Jeremiah 7:3-14 Thus says the LORD of hosts, the God of Israel, Amend your ways and your doings, and I will let you dwell in this place. [4] Do not trust in these deceptive words: `This is the temple of the LORD, the temple of the LORD, the temple of the LORD.’ [5] “For if you truly amend your ways and your doings, if you truly execute justice one with another, [6] if you do not oppress the alien, the fatherless or the widow, or shed innocent blood in this place, and if you do not go after other gods to your own hurt, [7] then I will let you dwell in this place, in the land that I gave of old to your fathers for ever. [8] “Behold, you trust in deceptive words to no avail. [9] Will you steal, murder, commit adultery, swear falsely, burn incense to Ba’al, and go after other gods that you have not known, [10] and then come and stand before me in this house, which is called by my name, and say, `We are delivered!’ — only to go on doing all these abominations? [11] Has this house, which is called by my name, become a den of robbers in your eyes? Behold, I myself have seen it, says the LORD. [12] Go now to my place that was in Shiloh, where I made my name dwell at first, and see what I did to it for the wickedness of my people Israel. [13] And now, because you have done all these things, says the LORD, and when I spoke to you persistently you did not listen, and when I called you, you did not answer, [14] therefore I will do to the house which is called by my name, and in which you trust, and to the place which I gave to you and to your fathers, as I did to Shiloh.

If my choice comes down to all of this Bible vs. Origen and some other Church fathers who simply didn’t understand the above teaching of the Bible, I go with the Bible (as I always do if there is a contrary choice to it).

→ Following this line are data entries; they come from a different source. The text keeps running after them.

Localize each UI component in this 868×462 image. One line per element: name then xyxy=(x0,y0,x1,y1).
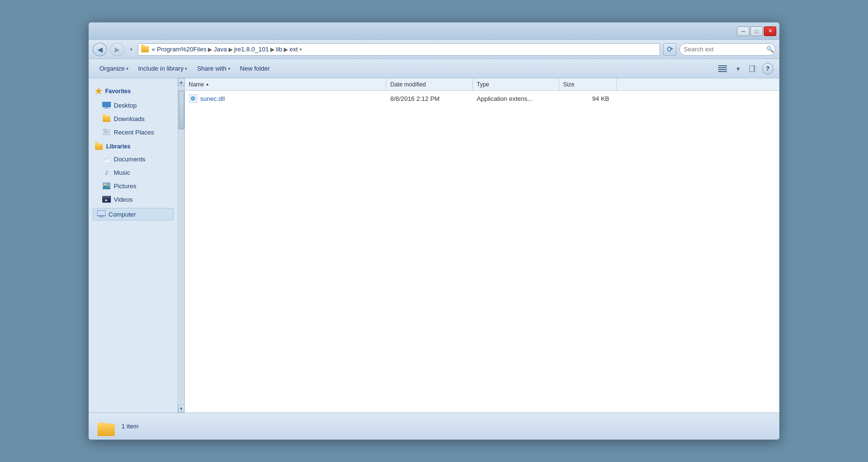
back-button[interactable]: ◀ xyxy=(93,43,107,56)
computer-label: Computer xyxy=(108,211,136,218)
new-folder-label: New folder xyxy=(240,65,270,72)
sidebar-inner: ★ Favorites Desktop xyxy=(89,78,178,413)
sidebar-item-music[interactable]: ♪ Music xyxy=(89,166,178,179)
organize-label: Organize xyxy=(99,65,125,72)
new-folder-button[interactable]: New folder xyxy=(235,61,275,76)
svg-rect-22 xyxy=(100,216,103,217)
minimize-button[interactable]: ─ xyxy=(737,26,749,36)
favorites-label: Favorites xyxy=(105,88,131,95)
include-library-button[interactable]: Include in library ▾ xyxy=(133,61,193,76)
sidebar-item-videos[interactable]: Videos xyxy=(89,193,178,206)
star-icon: ★ xyxy=(95,86,102,97)
table-row[interactable]: sunec.dll 8/8/2016 2:12 PM Application e… xyxy=(185,92,779,105)
col-header-name[interactable]: Name ▲ xyxy=(185,78,386,90)
path-sep-2: ▶ xyxy=(229,46,233,53)
desktop-label: Desktop xyxy=(114,102,137,109)
svg-rect-6 xyxy=(102,102,111,107)
file-name-cell: sunec.dll xyxy=(185,94,386,103)
sidebar-item-desktop[interactable]: Desktop xyxy=(89,98,178,112)
search-input[interactable] xyxy=(684,46,764,53)
col-header-type[interactable]: Type xyxy=(473,78,559,90)
path-segment-java[interactable]: Java xyxy=(214,46,227,53)
path-segment-lib[interactable]: lib xyxy=(276,46,282,53)
share-with-chevron: ▾ xyxy=(228,66,230,71)
svg-rect-8 xyxy=(104,108,109,109)
svg-rect-15 xyxy=(103,196,105,198)
col-header-date[interactable]: Date modified xyxy=(386,78,473,90)
svg-rect-5 xyxy=(755,65,757,72)
maximize-button[interactable]: □ xyxy=(750,26,763,36)
history-dropdown[interactable]: ▾ xyxy=(127,43,135,56)
forward-button[interactable]: ▶ xyxy=(110,43,124,56)
svg-rect-7 xyxy=(105,107,108,108)
search-icon[interactable]: 🔍 xyxy=(766,46,774,53)
path-segment-jre[interactable]: jre1.8.0_101 xyxy=(234,46,269,53)
status-item-count: 1 item xyxy=(121,423,138,430)
sidebar-item-computer[interactable]: Computer xyxy=(93,208,174,220)
path-segment-programfiles[interactable]: « Program%20Files xyxy=(152,46,206,53)
large-folder-icon xyxy=(97,422,115,436)
include-library-label: Include in library xyxy=(138,65,184,72)
path-segment-ext[interactable]: ext xyxy=(289,46,298,53)
view-details-button[interactable] xyxy=(716,63,729,74)
scroll-up-arrow[interactable]: ▲ xyxy=(178,78,185,86)
sidebar-item-pictures[interactable]: Pictures xyxy=(89,179,178,193)
svg-rect-21 xyxy=(97,211,105,215)
share-with-label: Share with xyxy=(197,65,226,72)
svg-rect-0 xyxy=(718,65,727,66)
col-header-size[interactable]: Size xyxy=(559,78,617,90)
share-with-button[interactable]: Share with ▾ xyxy=(192,61,235,76)
file-type-cell: Application extens... xyxy=(473,95,559,102)
favorites-section: ★ Favorites xyxy=(89,82,178,98)
svg-rect-9 xyxy=(103,130,110,135)
file-name: sunec.dll xyxy=(200,95,225,102)
music-label: Music xyxy=(114,169,130,176)
svg-rect-4 xyxy=(749,65,754,72)
svg-rect-1 xyxy=(718,67,727,68)
main-area: ★ Favorites Desktop xyxy=(89,78,779,413)
scroll-thumb[interactable] xyxy=(179,91,184,129)
address-path[interactable]: « Program%20Files ▶ Java ▶ jre1.8.0_101 … xyxy=(138,43,660,56)
file-size-cell: 94 KB xyxy=(559,95,617,102)
file-list: Name ▲ Date modified Type Size xyxy=(185,78,779,413)
downloads-icon xyxy=(102,115,111,122)
status-bar: 1 item xyxy=(89,413,779,439)
scroll-down-arrow[interactable]: ▼ xyxy=(178,405,185,413)
window-controls: ─ □ ✕ xyxy=(737,26,776,36)
organize-button[interactable]: Organize ▾ xyxy=(95,61,133,76)
file-date-cell: 8/8/2016 2:12 PM xyxy=(386,95,473,102)
desktop-icon xyxy=(102,101,111,109)
path-sep-4: ▶ xyxy=(284,46,288,53)
svg-rect-11 xyxy=(103,155,110,163)
title-bar: ─ □ ✕ xyxy=(89,23,779,40)
organize-chevron: ▾ xyxy=(126,66,129,71)
status-folder-icon xyxy=(96,417,116,436)
address-bar: ◀ ▶ ▾ « Program%20Files ▶ Java ▶ jre1.8.… xyxy=(89,40,779,59)
sidebar-item-documents[interactable]: Documents xyxy=(89,152,178,166)
recent-places-icon xyxy=(102,128,111,136)
close-button[interactable]: ✕ xyxy=(764,26,776,36)
help-button[interactable]: ? xyxy=(762,63,773,74)
path-sep-3: ▶ xyxy=(270,46,275,53)
videos-label: Videos xyxy=(114,196,133,203)
file-list-header: Name ▲ Date modified Type Size xyxy=(185,78,779,91)
folder-icon xyxy=(141,45,150,54)
search-box[interactable]: 🔍 xyxy=(679,43,775,56)
sidebar-item-downloads[interactable]: Downloads xyxy=(89,112,178,125)
go-button[interactable]: ⟳ xyxy=(663,43,676,56)
svg-rect-10 xyxy=(103,129,106,130)
computer-icon xyxy=(97,210,106,218)
sidebar-item-recent-places[interactable]: Recent Places xyxy=(89,125,178,139)
libraries-label: Libraries xyxy=(106,143,131,150)
libraries-section: Libraries xyxy=(89,139,178,152)
svg-rect-3 xyxy=(718,71,727,72)
sort-arrow: ▲ xyxy=(205,82,209,86)
svg-rect-16 xyxy=(105,196,107,198)
include-library-chevron: ▾ xyxy=(185,66,187,71)
recent-places-label: Recent Places xyxy=(114,129,154,136)
sidebar: ★ Favorites Desktop xyxy=(89,78,185,413)
path-dropdown-arrow[interactable]: ▾ xyxy=(300,47,302,52)
svg-rect-17 xyxy=(108,196,109,198)
preview-pane-button[interactable] xyxy=(747,63,760,74)
view-dropdown-button[interactable]: ▾ xyxy=(731,63,745,74)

You get this sense from a lot of these early Christians that there’s a very strong, almost allergic reaction to the surrounding pagan practices . . . [leading to] a wholesale rejection of icons. [12:32-51]

Well, that’s just it. The fathers who did this fell into the very human and unfortunately common reaction of going from one extreme (error) to the other extreme (also an error). They observed true pagan idolatry, by use of images, and so they concluded that all images are evil. That doesn’t follow. A corruption of a thing is not the thing itself.

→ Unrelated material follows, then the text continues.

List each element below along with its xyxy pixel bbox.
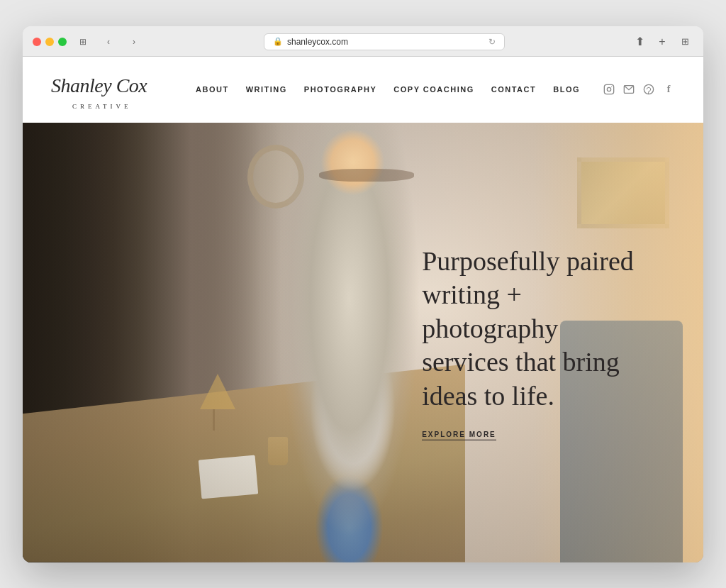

Some Church fathers also had a tendency of reacting so strongly against pagan immoral sexuality, that they started thinking that moral, biblically mandated sexuality was evil or had some sort of “scandal” always attached to it, as if we should be ashamed of one of the great gifts that God gave us; as if all sexual desire must be sinful lust.

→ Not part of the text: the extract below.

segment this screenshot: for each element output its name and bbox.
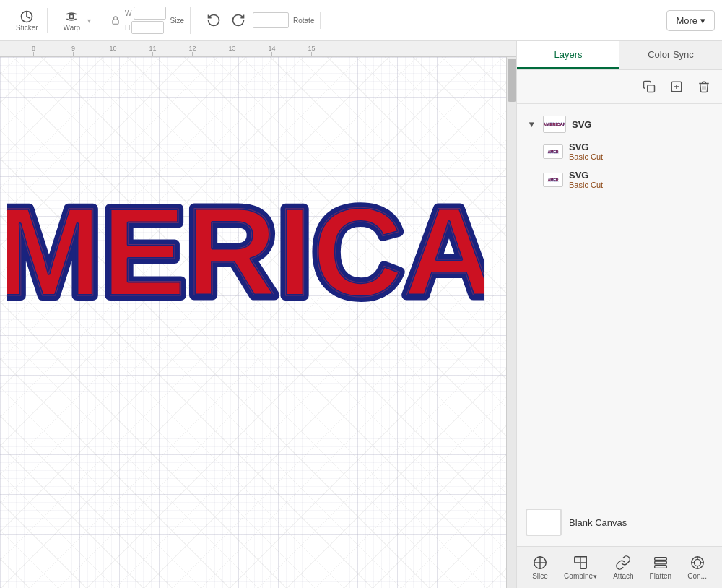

Gavin cites Lactantius, who stated that “there is no doubt that there is no religion where there is an image.” This is biblically illiterate as well. I would love to have him appear in my room and engage in dialogue with me about the proper interpretation of all the Bible passages I set forth above. I am going by biblical teaching. I think — with all due respect — he and Origen are reacting emotionally and going to extremes: making wicked what isn’t wicked at all, rightly understood and practiced. This is not good.

Gavin cites the Council of Elvira, from early in the 4th century in Spain (some — like Hefele — think it was in 306 AD). Its canon 36 stated: “Pictures are not to be placed in churches, so that they do not become objects of worship and adoration.” One can always look deeper into things. The Catholic Encyclopedia article, “Council of Elvira” (1909), stated:

Canon xxxvi (placuit picturas in ecclesia esse non debere ne quod colitur et adoratur in parietibus depingatur) has often been urged against the veneration of images as practised in the Catholic Church. BinterimDe Rossi, and Hefele interpret this prohibition as directed against the use of images in overground churches only, lest the pagans should caricature sacred scenes and ideas; Von Funk, Termel, and Dom Leclerq opine that the council did not pronounce as to the liceity or non-liceity of the use of images, but as an administrative measure simply forbade them, lest new and weak converts from paganism should incur thereby any danger of relapse into idolatry, or be scandalized by certain superstitious excesses in no way approved by the ecclesiastical authority. . . . (See text and commentary in Hefele-Leclercq, “Hist. des Conciles.” [History of Church Councils] I, 212 sqq.)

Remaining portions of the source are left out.